Know a new mom who might be in need of some assistance, but not sure how to help? Our mommy blogger Stephanie Hanrahan came up with four simple ways to help that new mom, without overstepping. And new moms out there? She has some advice for you too.
Women carry a child for 40 weeks, but many wait much longer than that to have their biggest dream of birthing a baby come true. Long before budding careers, mortgages or marriage, our younger selves carried around baby dolls and stuffed our shirts to make fake bumps, pretending to be a mom.
For some of us, playing make-believe mom cultivated that dream. Once actually pregnant, we’ve painted nurseries, attended showers, prewashed clothes and packed an overnight bag. We’ve prepared our minds, homes and hearts to grow tenfold; then with a few (or many) pushes, out pops our greatest gift in the flesh. We’re overjoyed.
But then, a few days or weeks later, we might find ourselves overwhelmed too.

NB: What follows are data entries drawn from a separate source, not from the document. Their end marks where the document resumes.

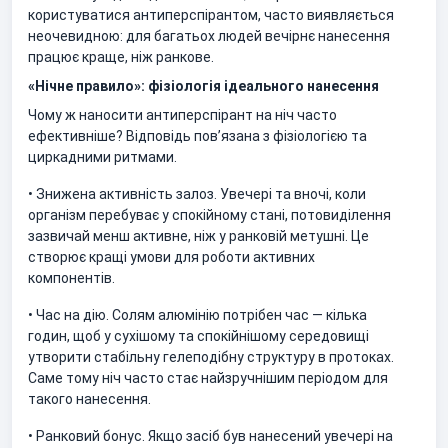
користуватися антиперспірантом, часто виявляється
неочевидною: для багатьох людей вечірнє нанесення
працює краще, ніж ранкове.
«Нічне правило»: фізіологія ідеального нанесення
Чому ж наносити антиперспірант на ніч часто
ефективніше? Відповідь пов’язана з фізіологією та
циркадними ритмами.
• Знижена активність залоз. Увечері та вночі, коли
організм перебуває у спокійному стані, потовиділення
зазвичай менш активне, ніж у ранковій метушні. Це
створює кращі умови для роботи активних
компонентів.
• Час на дію. Солям алюмінію потрібен час — кілька
годин, щоб у сухішому та спокійнішому середовищі
утворити стабільну гелеподібну структуру в протоках.
Саме тому ніч часто стає найзручнішим періодом для
такого нанесення.
• Ранковий бонус.
Якщо засіб був нанесений увечері на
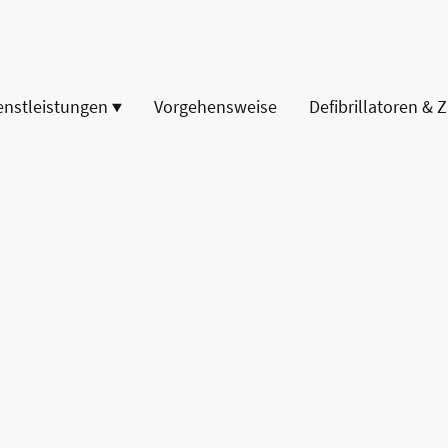
enstleistungen
Vorgehensweise
Defibrillatoren & 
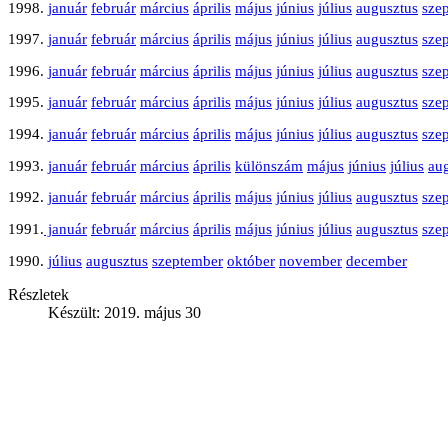
1998.
január
február
március
április
május
június
július
augusztus
sze
1997.
január
február
március
április
május
június
július
augusztus
sze
1996.
január
február
március
április
május
június
július
augusztus
sze
1995.
január
február
március
április
május
június
július
augusztus
sze
1994.
január
február
március
április
május
június
július
augusztus
sze
1993.
január
február
március
április
különszám
május
június
július
au
1992.
január
február
március
április
május
június
július
augusztus
sze
1991.
január
február
március
április
május
június
július
augusztus
sze
1990.
július
augusztus
szeptember
október
november
december
Részletek
Készült: 2019. május 30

In comes the fourth trimester—the part of parenthood the books barely mention. I know this because I’m not only a mother of two (and former shirt-stuffing dreamer), but I’m also a labor and delivery nurse.
During nursing school, we spent a significant amount of time focusing on breathing techniques and breastfeeding, but little education was allotted to what happens when the hormones start going haywire and you’re home alone with a crying infant.
No one prepares you for the reality of sleeplessness nights and isolated days. No one tells you that you can be filled to the brim with love for your child, and yet desperately want to break away.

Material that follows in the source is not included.